Data in this exercise =
--
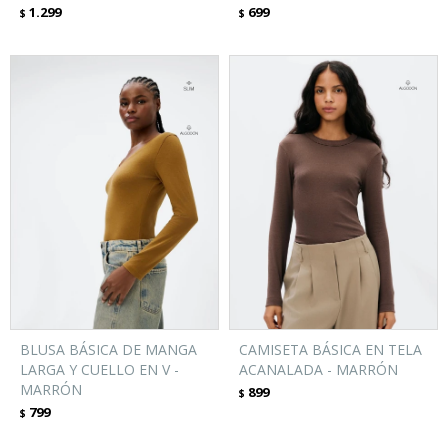
1.299
699
$
$
BLUSA BÁSICA DE MANGA
CAMISETA BÁSICA EN TELA
LARGA Y CUELLO EN V -
ACANALADA - MARRÓN
MARRÓN
899
$
799
$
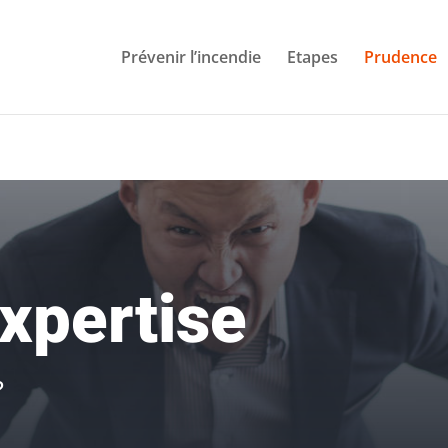
Prévenir l’incendie
Etapes
Prudence
xpertise
?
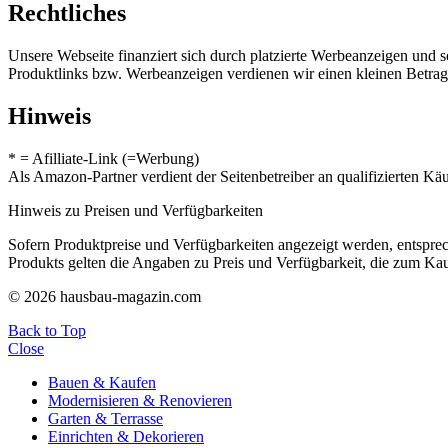
Rechtliches
Unsere Webseite finanziert sich durch platzierte Werbeanzeigen und 
Produktlinks bzw. Werbeanzeigen verdienen wir einen kleinen Betrag, d
Hinweis
* = Afilliate-Link (=Werbung)
Als Amazon-Partner verdient der Seitenbetreiber an qualifizierten Kä
Hinweis zu Preisen und Verfügbarkeiten
Sofern Produktpreise und Verfügbarkeiten angezeigt werden, entsprec
Produkts gelten die Angaben zu Preis und Verfügbarkeit, die zum Ka
© 2026 hausbau-magazin.com
Back to Top
Close
Bauen & Kaufen
Modernisieren & Renovieren
Garten & Terrasse
Einrichten & Dekorieren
--
What is being asked = Wherever a line of the records above contains the string "Hinweis", copy that line out.

Output =
Hinweis
Hinweis zu Preisen und Verfügbarkeiten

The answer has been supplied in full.